The progressive movement to dismantle American law enforcement was effectively declared dead Tuesday by a chart of public opinion.
Nail, meet coffin.
The Pew Research Center published the visual to illustrate its new findings that 47% of U.S. adults want more spending on police in their area, including 21% who want “a lot” more.
— Noah Smith 🐇 (@Noahpinion) October 26, 2021
Those numbers were way up from June 2020, when the “defund the police” movement surged into the mainstream following the killing of George Floyd.
- On the flip side, support for reducing local police funding plummeted to 15% from 25% in 2020, and only 6% backed “a lot” of cuts, down from 12% last year.

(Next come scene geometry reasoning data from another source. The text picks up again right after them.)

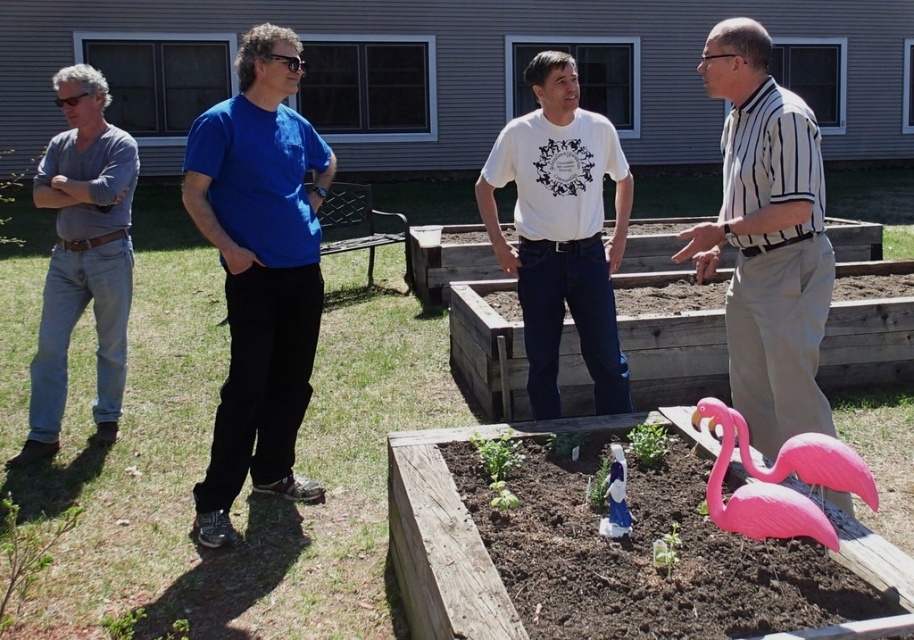 You are a photographer trying to capture a group photo of the four people in the garden. The camera you are using has a minimum focusing distance of 3 meters. Can you take a clear photo of the striped cotton shirt at right without moving the camera?

The striped cotton shirt at right and the camera are 2.90 meters apart, which is less than the minimum focusing distance of 3 meters. Therefore, you cannot take a clear photo of the striped cotton shirt at right without moving the camera closer. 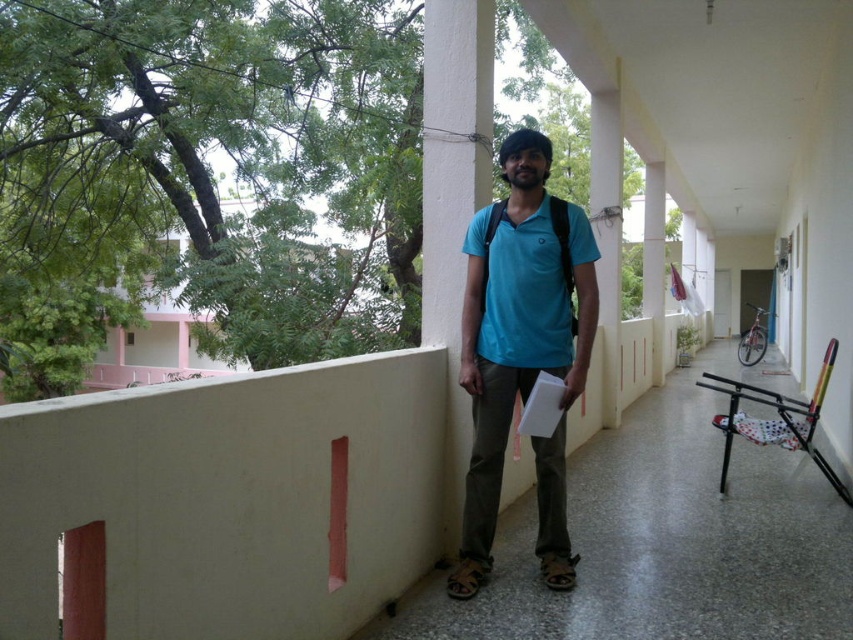 Question: Which object appears farthest from the camera in this image?

Choices:
 (A) white smooth pillar at center
 (B) matte blue shirt at center

Answer: (A)

Question: Is matte blue shirt at center above white smooth pillar at center?

Choices:
 (A) yes
 (B) no

Answer: (B)

Question: Is the position of matte blue shirt at center less distant than that of white smooth pillar at center?

Choices:
 (A) no
 (B) yes

Answer: (B)

Question: Can you confirm if matte blue shirt at center is positioned to the left of white smooth pillar at center?

Choices:
 (A) no
 (B) yes

Answer: (A)

Question: Which of the following is the closest to the observer?

Choices:
 (A) (444, 49)
 (B) (514, 326)

Answer: (B) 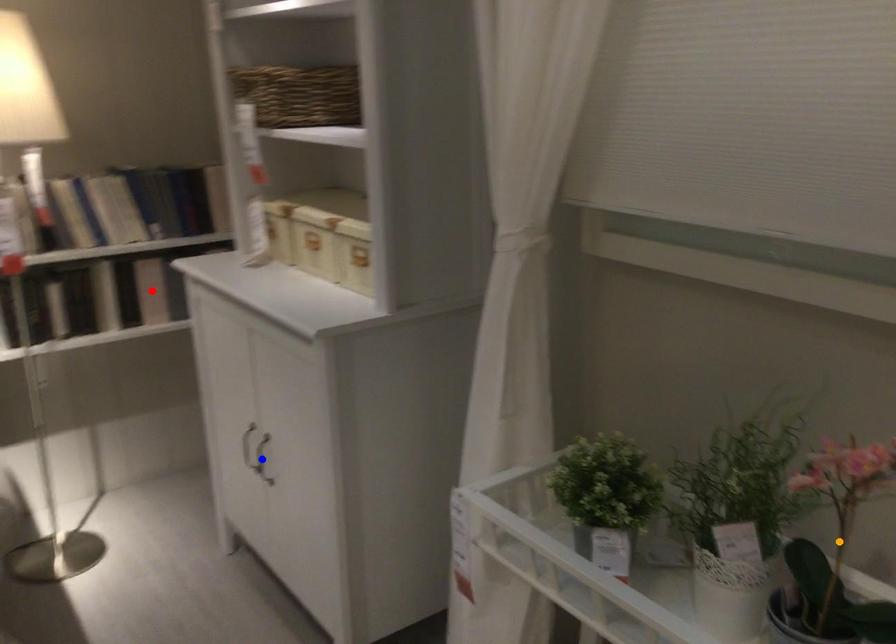 Order these from nearest to farthest:
1. red point
2. blue point
3. orange point

red point, blue point, orange point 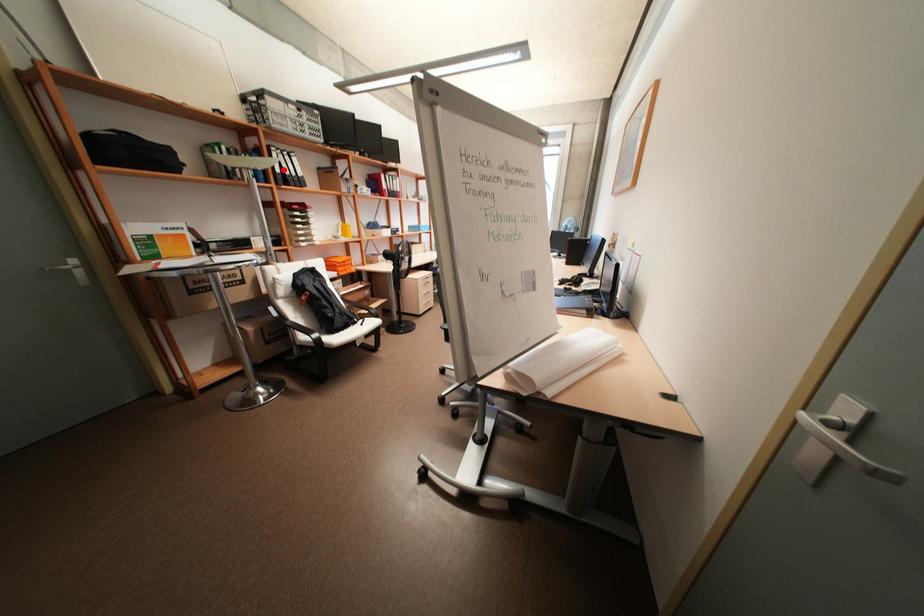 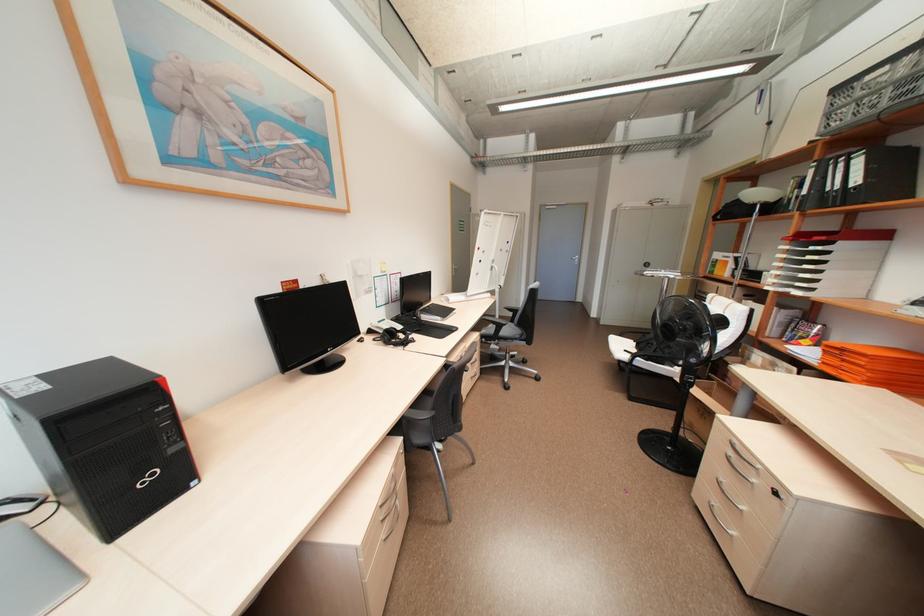 The point at the highlighted location is marked in the first image. Where is the corresponding point in the second image?

(810, 191) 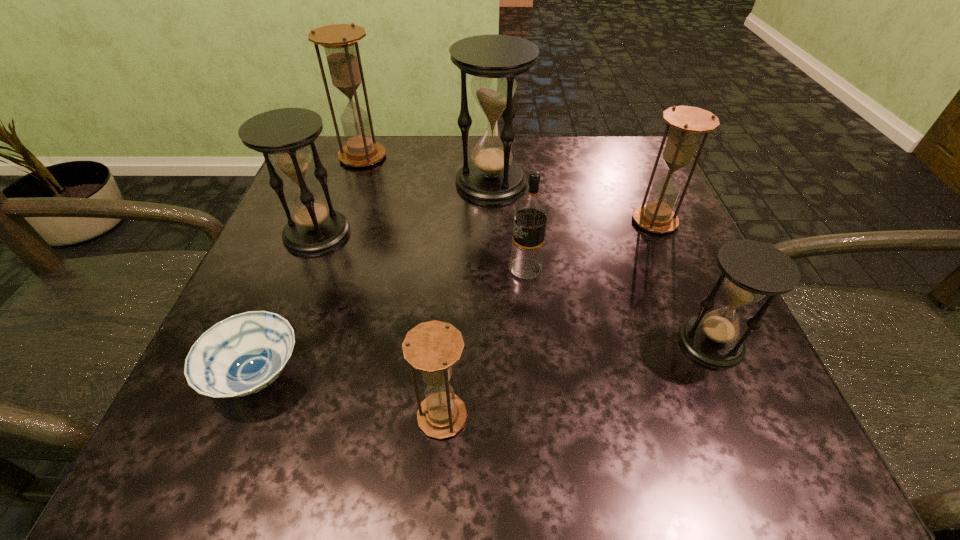 You are a GUI agent. You are given a task and a screenshot of the screen. Output one action in this format:
    pyautogui.click(x=<x>, y=<y>)
    Task: Click on the empty location between the second nearest black hourglass and the fourth nearest object
    
    Given the screenshot: What is the action you would take?
    pyautogui.click(x=421, y=251)

Identify the location of free area in between the rightmost black hourglass and the blue soup bowl. The width and height of the screenshot is (960, 540). (484, 359).

Find the location of a particular element. vacant region between the second nearest black hourglass and the nearest black hourglass is located at coordinates (514, 288).

Where is `vacant area that lies between the vodka and the smallest brown hourglass`? This screenshot has height=540, width=960. vacant area that lies between the vodka and the smallest brown hourglass is located at coordinates (484, 342).

Locate an element on the screen. free space between the biggest brown hourglass and the second nearest black hourglass is located at coordinates (340, 195).

Where is `free space between the second nearest black hourglass and the smallest black hourglass`? This screenshot has height=540, width=960. free space between the second nearest black hourglass and the smallest black hourglass is located at coordinates (514, 288).

Locate which object is the closest to the fourth nearest object. Please provide its 2D coordinates. Your answer should be formatted as a tuple, i.e. [(x, y)], where the tuple contains the x and y coordinates of a point satisfying the conditions above.

[(491, 177)]

Locate an element on the screen. The image size is (960, 540). object that is the second closest one to the fourth nearest object is located at coordinates (687, 123).

Find the location of a particular element. This screenshot has height=540, width=960. hourglass that is the closest to the second farthest brown hourglass is located at coordinates (491, 177).

At what (x,y) coordinates should I click in order to perform the action: click on the closest hourglass relative to the second nearest black hourglass. Please return your answer as a coordinate pair (x, y). The height and width of the screenshot is (540, 960). Looking at the image, I should click on (340, 43). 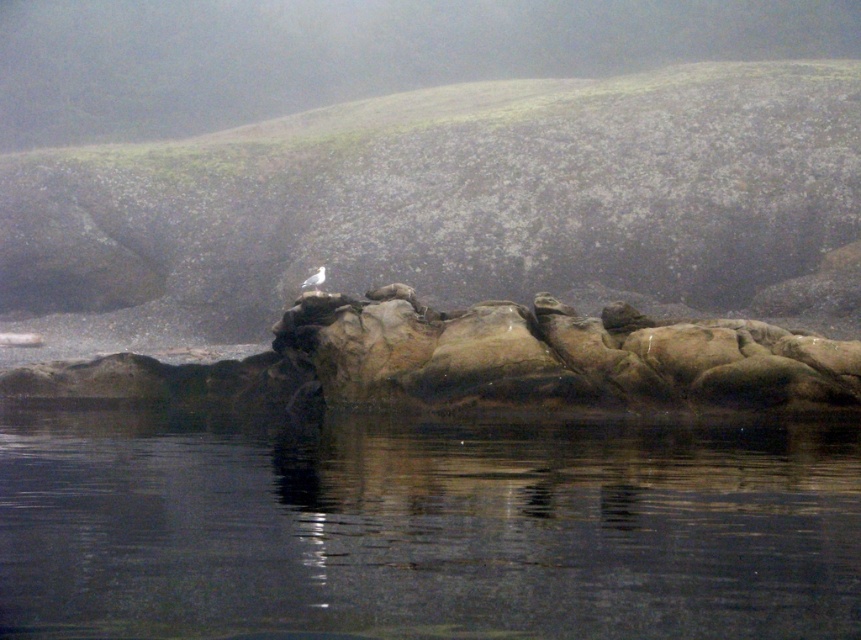 You are a photographer trying to capture the white matte bird at center in your shot. The transparent water at center is reflecting the bird. How does the size of the reflection compare to the actual bird?

The transparent water at center has a larger size compared to white matte bird at center, so the reflection of the white matte bird at center on the transparent water at center will appear larger than the actual bird. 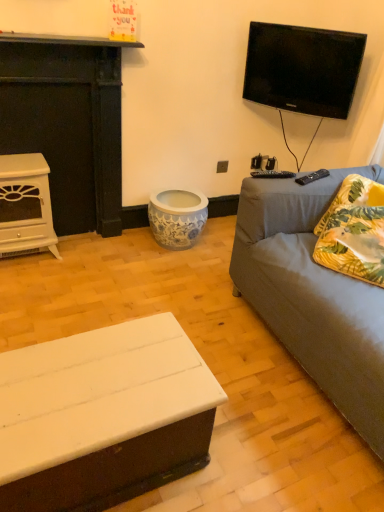 Question: Could you tell me if gray fabric couch at right is turned towards white glossy fireplace at left, which is counted as the 2th fireplace, starting from the top?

- The biggest falloff was among blacks (to 23% from 42%) and Democrats (to 25% from 41%), but the trend held across race, political party and age.
Black (38%) and Hispanic (39%) Democrats were more likely than white adults (32%) to say spending on police in their area should be increased.
- The victims and perpetrators of crime have disproportionately been black, and the U.S. has seen a national violent crime wave since last year.
Another Pew survey last month found support for Black Lives Matter, a leading advocate of “defund the police,” fell back to pre-2020 levels following a surge of good will.
- Meanwhile, U.S. cities have been quietly reversing course and starting to “refund the police.”
Rep. Ilan Omar, D-Minn., who once called to “dismantle” the Minneapolis Police Department, condemned the city’s officers at a town hall Saturday for “the reduction in policing currently in our city and the lawlessness that is happening.”